I'm a beginner here in the forum, so I hope I'm not making any mistake with this topic.

I'm graduate in graphic design and since a couple years a go, I have being getting in love with laser carving on wood. Specially when it's mixed with tech, like iphone back plates made of wood, computer cases made of wood. To carve the art with laser just add so much refinement that make things way more pretty.

I have being thinking a lot about buying my own machine and getting wood and start adding my art or others art. Starting a small business out of it. The thing is I have more doubt that when I started my research.

I'm looking for a machine that can add the art with a lot of quality, is there a brand I should be looking for?

What type of wood should I look for buying? I know they must have 0,8mm but I don't know if they are laminated wood, plywood.

I'm uploading some pics as examples and in the last one you can see that the wood have been "painted" black, and that the laser carved the paint, showing just the natural color of the wood. I'm right about this process? Is there a special paint for this?
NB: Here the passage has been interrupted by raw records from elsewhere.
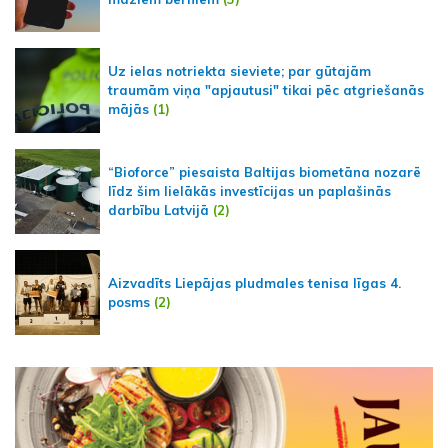
Uz ielas notriekta sieviete; par gūtajām
traumām viņa "apjautusi" tikai pēc atgriešanās
mājās
(1)
“Bioforce” piesaista Baltijas biometāna nozarē
līdz šim lielākās investīcijas un paplašinās
darbību Latvijā
(2)
Aizvadīts Liepājas pludmales tenisa līgas 4.
posms
(2)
Sorry about all the questions, but as I said I'm kind of lost.

Thanks for the help guys.


----------



## EPJartisan (Nov 4, 2009)

Geez I wish I could help you be un-lost. Though I appreciate computer aided work.. I am a hand carver myself. The one thing I can add is that laser cutting usually burns the wood… the second one in your examples looks a lot like hand burning the art, but it could have been machine cut, stained then the surface sanded as well. But the rest look CNC made, though that could be my ignorance of that market.

As for what wood.. now there is a whole large topic totally dependent on your working process and limitations. You can buy veneers in varying thickness or re-saw stock to the thickness you desire, but I recommend since you are coming from the design to the craft world, you stay that course, determine your product and market, then your methodology, and then choose your materials. Good luck.


----------